Stored data entries
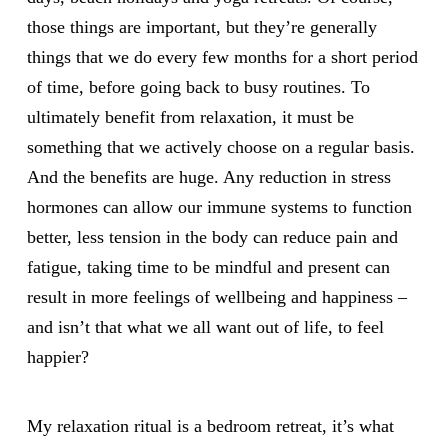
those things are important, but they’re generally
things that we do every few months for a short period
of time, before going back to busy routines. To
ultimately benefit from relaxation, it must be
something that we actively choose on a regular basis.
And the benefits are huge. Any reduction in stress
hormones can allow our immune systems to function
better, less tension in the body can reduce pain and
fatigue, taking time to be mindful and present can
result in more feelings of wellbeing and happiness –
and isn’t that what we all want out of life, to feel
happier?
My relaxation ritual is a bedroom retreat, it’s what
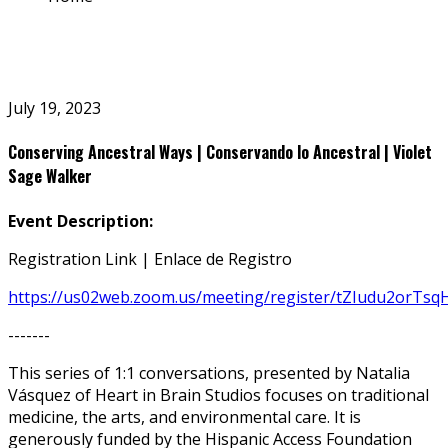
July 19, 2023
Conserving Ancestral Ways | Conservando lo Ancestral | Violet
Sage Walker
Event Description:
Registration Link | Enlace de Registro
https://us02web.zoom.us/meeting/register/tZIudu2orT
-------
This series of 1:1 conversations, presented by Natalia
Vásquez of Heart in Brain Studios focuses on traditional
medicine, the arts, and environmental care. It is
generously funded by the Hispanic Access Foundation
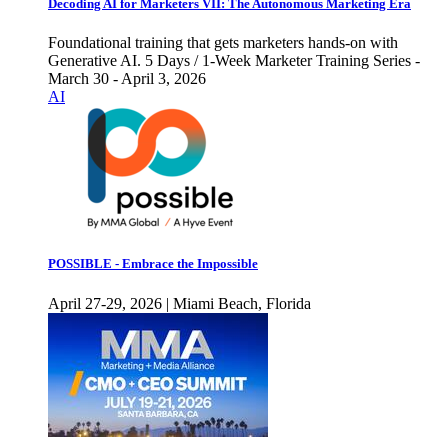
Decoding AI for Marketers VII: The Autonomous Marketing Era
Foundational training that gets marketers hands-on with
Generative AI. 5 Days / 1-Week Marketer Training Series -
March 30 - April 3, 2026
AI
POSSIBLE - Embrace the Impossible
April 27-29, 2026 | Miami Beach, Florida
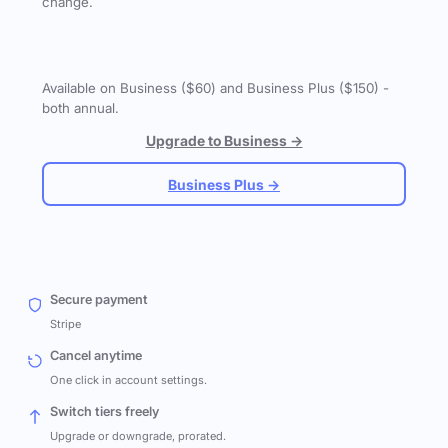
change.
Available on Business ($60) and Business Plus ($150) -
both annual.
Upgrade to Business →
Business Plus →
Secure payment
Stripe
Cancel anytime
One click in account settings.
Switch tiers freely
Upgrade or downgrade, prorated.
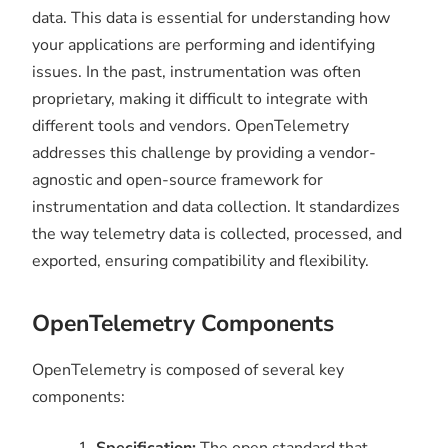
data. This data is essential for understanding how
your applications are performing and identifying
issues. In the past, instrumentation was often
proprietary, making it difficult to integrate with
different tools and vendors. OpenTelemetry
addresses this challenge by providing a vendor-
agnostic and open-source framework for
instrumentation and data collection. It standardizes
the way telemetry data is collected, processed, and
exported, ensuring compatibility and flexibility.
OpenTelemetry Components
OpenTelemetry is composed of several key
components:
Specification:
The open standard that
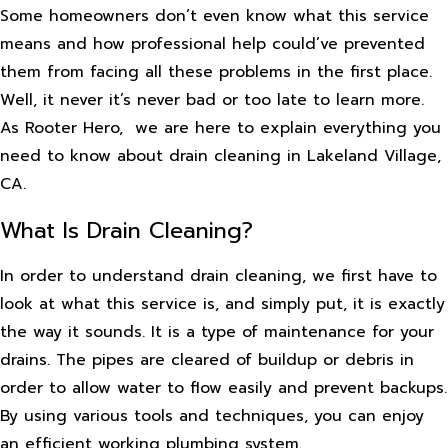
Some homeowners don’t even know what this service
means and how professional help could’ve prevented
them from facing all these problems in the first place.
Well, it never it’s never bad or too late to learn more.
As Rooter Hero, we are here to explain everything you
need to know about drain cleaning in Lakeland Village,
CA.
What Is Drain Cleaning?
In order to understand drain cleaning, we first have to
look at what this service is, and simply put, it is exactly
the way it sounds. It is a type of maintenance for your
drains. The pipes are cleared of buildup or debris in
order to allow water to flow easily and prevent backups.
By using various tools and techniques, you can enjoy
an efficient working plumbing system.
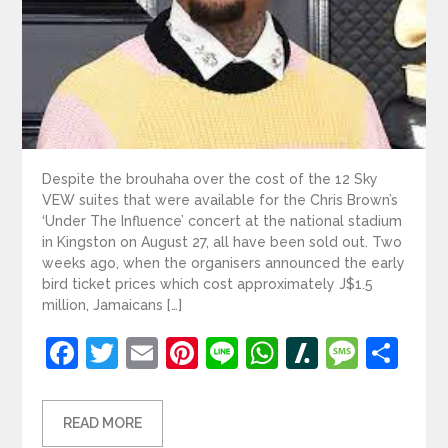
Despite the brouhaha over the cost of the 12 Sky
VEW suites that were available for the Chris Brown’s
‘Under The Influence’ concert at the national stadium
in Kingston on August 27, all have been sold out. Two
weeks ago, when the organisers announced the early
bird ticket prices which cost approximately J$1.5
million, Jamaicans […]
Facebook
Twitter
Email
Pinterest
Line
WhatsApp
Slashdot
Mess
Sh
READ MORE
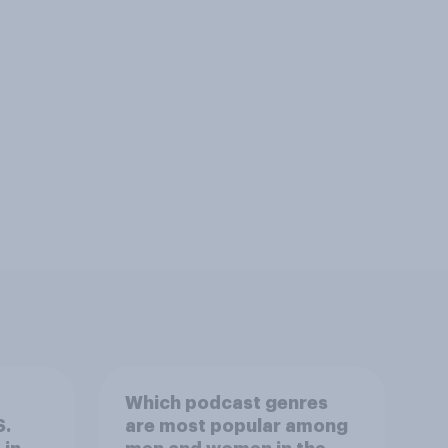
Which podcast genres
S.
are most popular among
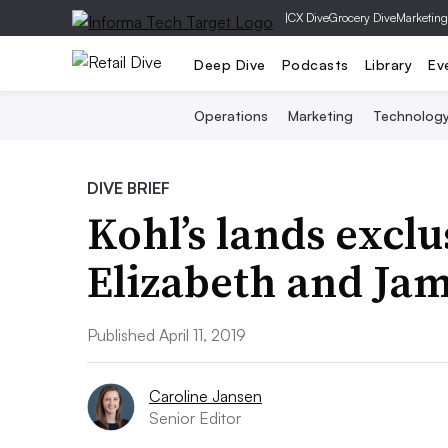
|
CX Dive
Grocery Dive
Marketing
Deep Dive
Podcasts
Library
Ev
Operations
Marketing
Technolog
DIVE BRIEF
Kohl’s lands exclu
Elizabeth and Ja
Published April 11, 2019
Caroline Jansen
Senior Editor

What you should do: The answer must be every line of the records above that holds the word "April".

Answer:
March 30 - April 3, 2026
April 27-29, 2026 | Miami Beach, Florida
Published April 11, 2019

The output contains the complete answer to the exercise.